Михаил Ямпольский - Пригов. Очерки художественного номинализма
Тип – это реальный человек, пропущенный сквозь призму «стилистики» и утративший индивидуальные черты. Он становится выражением эпохи и ее дискурса. Майкл Риффатер заметил, что некие эмблематические имена (вроде Cамсона Силыча Большова или Подхалюзина из «Свои люди сочтемся» Островского) обнаруживают свою принадлежность области вымысла, являются, по выражению Риффатера, «знаками вымышленности» (signs of fictionality). И в силу своей откровенной оторванности от реалистической ориентации «указывают на правду, неуязвимую для недостатков мимесиса или читательского ей сопротивления»[312]. Способность таких имен являть правду опирается на то, что они относятся не к живым людям, но к типам. Эмблематическое или типическое способно соотноситься с правдой только в силу трансцендирования индивидуального.

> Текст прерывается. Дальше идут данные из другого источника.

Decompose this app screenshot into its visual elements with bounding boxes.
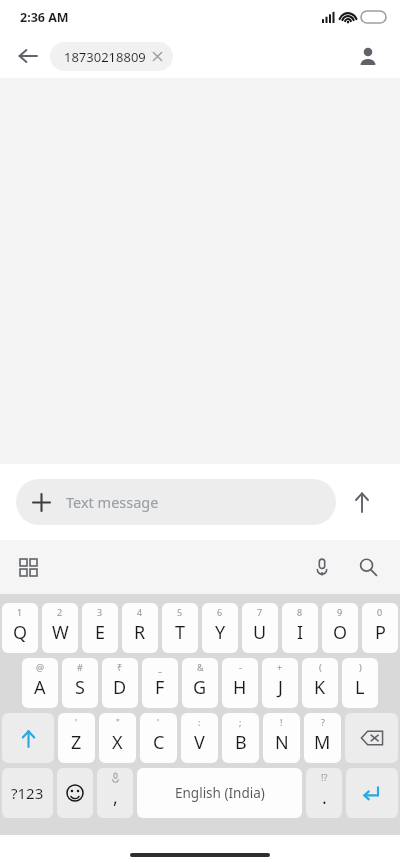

Тип выходит за рамки реалистических ситуаций и утверждает истинность в риторическом пространстве. Но риторические ситуации часто оказываются довольно причудливыми. Пригов пишет:
Обстоятельства, в которые попадают наши типические с переизбыточностью герои, с виду нетипические. Но надо заметить, что характеры попадают в неестественные для обыденной жизни обстоятельства стиха, что сразу предполагает некоторую, допущенную в культурном обществе, условность проявления типических обстоятельств. Скажем, они попадают в обстоятельства псевдотипические. Хотя и сам стих в данном случае не совсем типический (СПКРВ, с. 76).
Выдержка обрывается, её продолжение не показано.